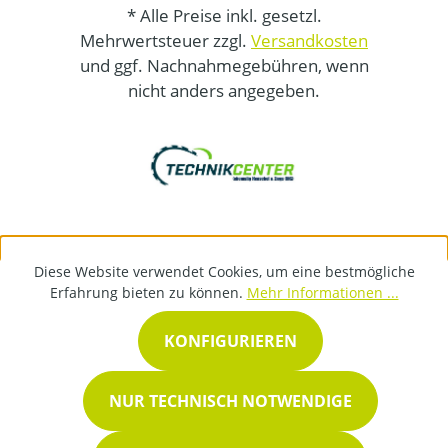
* Alle Preise inkl. gesetzl.
Mehrwertsteuer zzgl.
Versandkosten
und ggf. Nachnahmegebühren, wenn
nicht anders angegeben.
Diese Website verwendet Cookies, um eine bestmögliche
Erfahrung bieten zu können.
Mehr Informationen ...
KONFIGURIEREN
NUR TECHNISCH NOTWENDIGE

§ **ACTIVITY**:
Where the data contains images, drop them and print the rest exactly.

§ **EXERCISE OUTPUT**:
* Alle Preise inkl. gesetzl.
Mehrwertsteuer zzgl.
Versandkosten
und ggf. Nachnahmegebühren, wenn
nicht anders angegeben.
Diese Website verwendet Cookies, um eine bestmögliche
Erfahrung bieten zu können.
Mehr Informationen ...
KONFIGURIEREN
NUR TECHNISCH NOTWENDIGE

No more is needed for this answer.